With new entrants coming into the telecommunications industry competition is surely bound to be enhanced, therefore customers are bound to rip the benefits of lower prices and improved standards of services.
Of course, competition alone will never be sufficient to guarantee all these benefits. This means the Botswana Telecommunications Authority (BTA), as the regulatory authority for the telecommunications industry, will continue to play the critical role of setting the “rules of engagement” in this sector to safeguard the interests of all players in the industry, including the new entrants and consumers. So, competition and regulation will inevitably play a vital role to level the playing field and ensure successful private sector participation in the telecommunications sector.
In addition, Government will endeavour to ensure that the privatisation of BTC does not in any way deny disadvantaged members of the society, particularly those in the rural areas, the right of access to telephony services through the introduction of targeted interventions.
Advantages of the SEP
The SEP will provide the necessary financial resources, technological and management expertise that are vital to turn around the corporation and eventually to increase telephony penetration in line with Government’s objective of Info-Communication and Technology sector.
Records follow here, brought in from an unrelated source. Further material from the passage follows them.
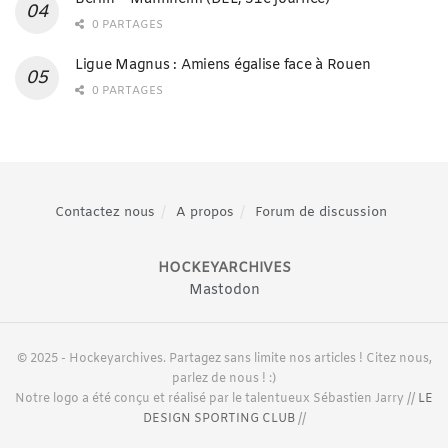
0 PARTAGES
Ligue Magnus : Amiens égalise face à Rouen
0 PARTAGES
Contactez nous
A propos
Forum de discussion
HOCKEYARCHIVES
Mastodon
© 2025 - Hockeyarchives. Partagez sans limite nos articles ! Citez nous,
parlez de nous ! :)
Notre logo a été conçu et réalisé par le talentueux Sébastien Jarry //
LE
DESIGN SPORTING CLUB
//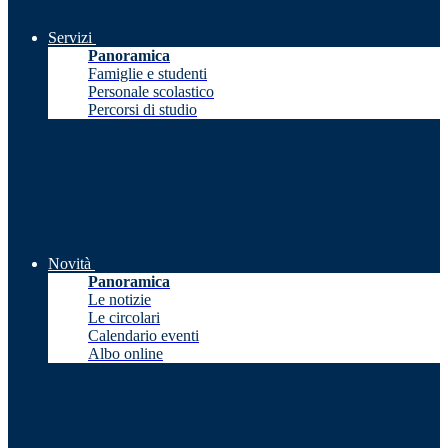
Servizi
Panoramica
Famiglie e studenti
Personale scolastico
Percorsi di studio
Novità
Panoramica
Le notizie
Le circolari
Calendario eventi
Albo online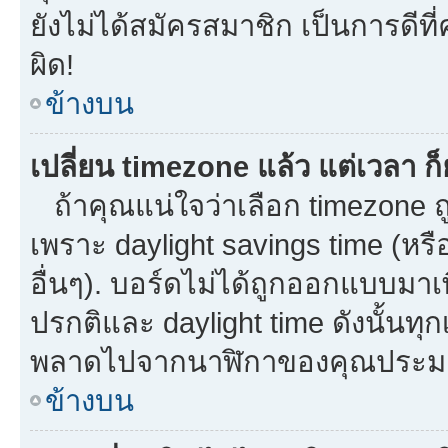
ยังไม่ได้สมัครสมาชิก เป็นการดี
ผิด!
ข้างบน
เปลี่ยน timezone แล้ว แต่เวลา ก็
ถ้าคุณแน่ใจว่าเลือก timezone ถู
เพราะ daylight savings time (หรือ
อื่นๆ). บอร์ดไม่ได้ถูกออกแบบมาเ
ปรกติและ daylight time ดังนั้นท
พลาดไปจากนาฬิกาของคุณประมาณ
ข้างบน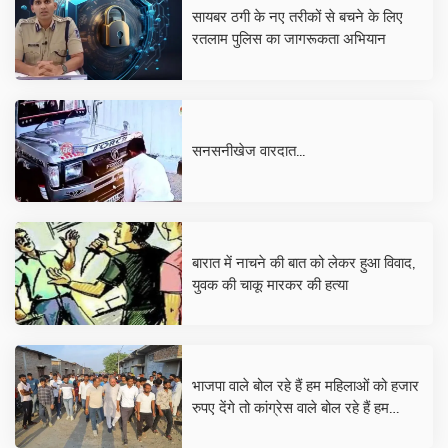
सायबर ठगी के नए तरीकों से बचने के लिए
रतलाम पुलिस का जागरूकता अभियान
सनसनीखेज वारदात...
बारात में नाचने की बात को लेकर हुआ विवाद,
युवक की चाकू मारकर की हत्या
भाजपा वाले बोल रहे हैं हम महिलाओं को हजार
रुपए देंगे तो कांग्रेस वाले बोल रहे हैं हम
महिलाओं को पंद्रह सौ देंगे, शिक्षा, स्वास्थ्य,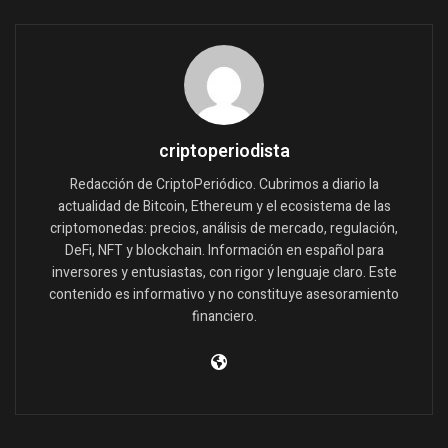
criptoperiodista
Redacción de CriptoPeriódico. Cubrimos a diario la
actualidad de Bitcoin, Ethereum y el ecosistema de las
criptomonedas: precios, análisis de mercado, regulación,
DeFi, NFT y blockchain. Información en español para
inversores y entusiastas, con rigor y lenguaje claro. Este
contenido es informativo y no constituye asesoramiento
financiero.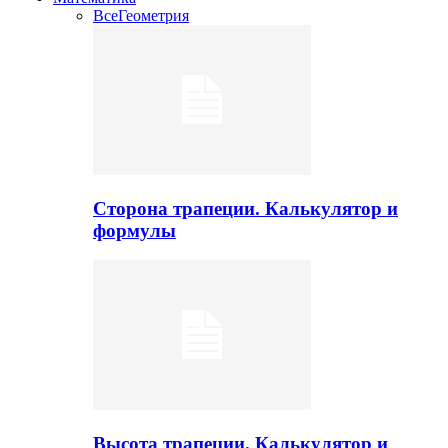
Все
Геометрия
Сторона трапеции. Калькулятор и
формулы
Высота трапеции. Калькулятор и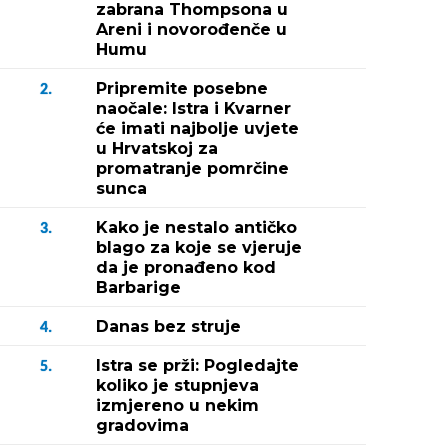
zabrana Thompsona u
Areni i novorođenče u
Humu
Pripremite posebne
2.
naočale: Istra i Kvarner
će imati najbolje uvjete
u Hrvatskoj za
promatranje pomrčine
sunca
Kako je nestalo antičko
3.
blago za koje se vjeruje
da je pronađeno kod
Barbarige
Danas bez struje
4.
Istra se prži: Pogledajte
5.
koliko je stupnjeva
izmjereno u nekim
gradovima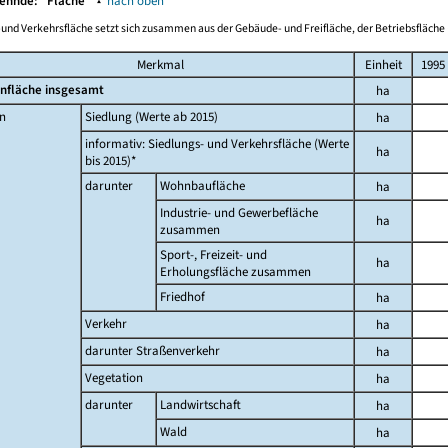
Wehnde:
Fläche
▴
nach oben
-und Verkehrsfläche setzt sich zusammen aus der Gebäude- und Freifläche, der Betriebsfläche 
Merkmal
Einheit
1995
nfläche insgesamt
ha
n
Siedlung (Werte ab 2015)
ha
informativ: Siedlungs- und Verkehrsfläche (Werte
ha
bis 2015)*
darunter
Wohnbaufläche
ha
Industrie- und Gewerbefläche
ha
zusammen
Sport-, Freizeit- und
ha
Erholungsfläche zusammen
Friedhof
ha
Verkehr
ha
darunter Straßenverkehr
ha
Vegetation
ha
darunter
Landwirtschaft
ha
Wald
ha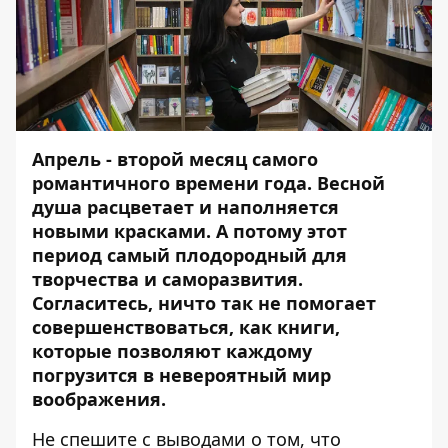
Апрель - второй месяц самого
романтичного времени года. Весной
душа расцветает и наполняется
новыми красками. А потому этот
период самый плодородный для
творчества и саморазвития.
Согласитесь, ничто так не помогает
совершенствоваться, как книги,
которые позволяют каждому
погрузится в невероятный мир
воображения.
Не спешите с выводами о том, что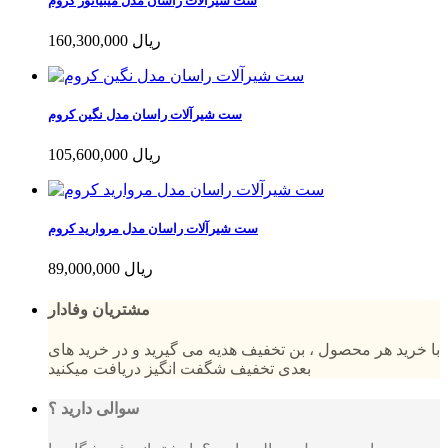
ست شیرآلات راسان مدل مینیاتور کروم
160,300,000 ریال
ست شیرآلات راسان مدل نگین کروم
105,600,000 ریال
ست شیرآلات راسان مدل مروارید کروم
89,000,000 ریال
مشتریان وفادار
با خرید هر محصول ، بن تخفیف هدیه می گیرید و در خرید های
بعدی تخفیف شگفت انگیز دریافت میکنید
سوالی دارید ؟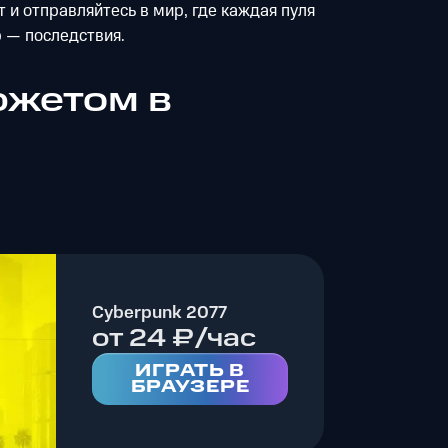
 и отправляйтесь в мир, где каждая пуля
 — последствия.
южетом в
Cyberpunk 2077
от 24 ₽/час
ИГРАТЬ В
БРАУЗЕРЕ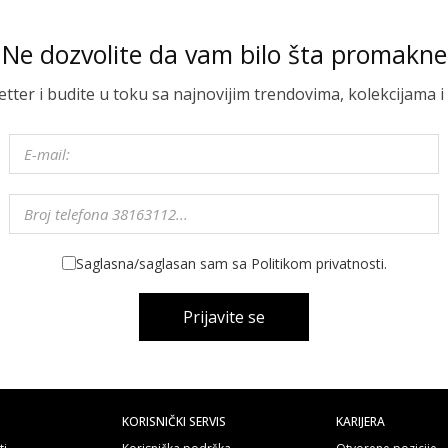
Ne dozvolite da vam bilo šta promakne
letter i budite u toku sa najnovijim trendovima, kolekcijama
Saglasna/saglasan sam sa Politikom privatnosti.
Prijavite se
KORISNIČKI SERVIS
KARIJERA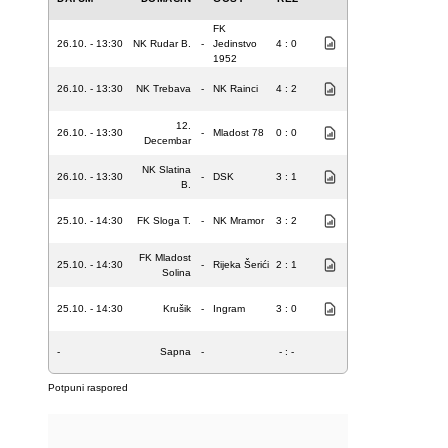
FK
26.10. - 13:30
NK Rudar B.
-
Jedinstvo
4 : 0
1952
26.10. - 13:30
NK Trebava
-
NK Rainci
4 : 2
12.
26.10. - 13:30
-
Mladost 78
0 : 0
Decembar
NK Slatina
26.10. - 13:30
-
DSK
3 : 1
B.
25.10. - 14:30
FK Sloga T.
-
NK Mramor
3 : 2
FK Mladost
25.10. - 14:30
-
Rijeka Šerići
2 : 1
Solina
25.10. - 14:30
Krušik
-
Ingram
3 : 0
-
Sapna
-
- : -
Potpuni raspored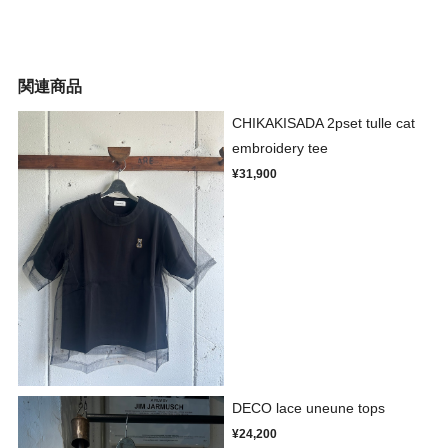
関連商品
CHIKAKISADA 2pset tulle cat
embroidery tee
¥31,900
DECO lace uneune tops
¥24,200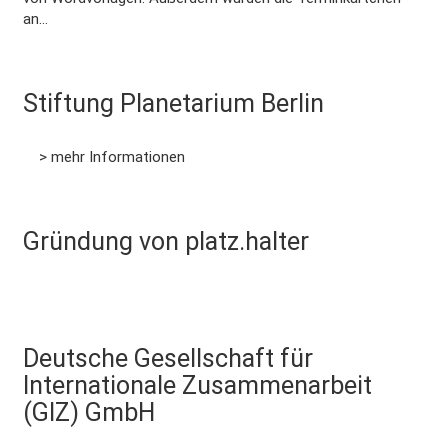
an…
Stiftung Planetarium Berlin
More
> mehr Informationen
Gründung von platz.halter
More
Deutsche Gesellschaft für
Internationale Zusammenarbeit
More
(GIZ) GmbH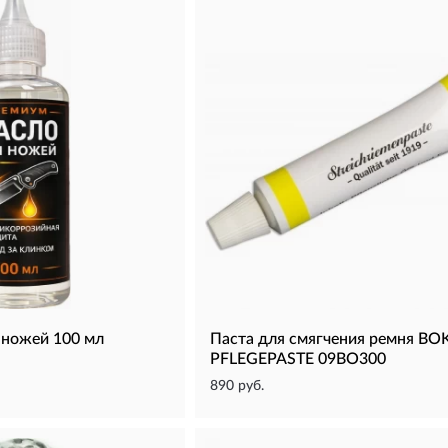
 ножей 100 мл
Паста для смягчения ремня BO
PFLEGEPASTE 09BO300
890 руб.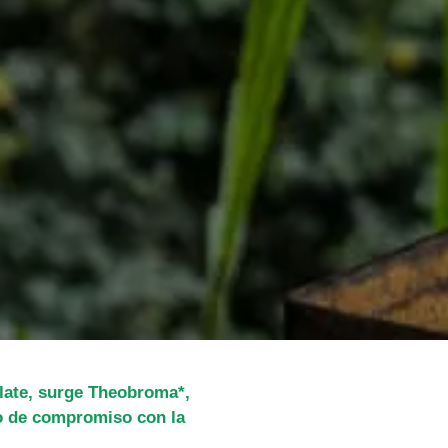
olate, surge Theobroma*,
o de compromiso con la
In addition, the option has the opportunity to introduce technologies that promote and enhance BTC’s competitiveness in a fully liberalised telecommunications market. This will enable Botswana to effectively compete efficiently in the domestic, regional and global knowledge economy while creating value for all the shareholders.
Bringing Stakeholders on Board
As the privatisation march gains momentum there is no doubt that those affected will be keen to know how divestiture transactions such as the BTCs, are likely to impact on their lives. PEEPA, in collaboration with the affected ministries, plans to embark on a nation-wide communication campaign, not only to inform those concerned about the BTC privatisation, but also to inform them about the mitigation measures that will be put in place to cushion any negative impact the transactions might have on their lives, directly or otherwise.
The stakeholders will include the labour unions, the media, potential investors and consumers of the BTC products.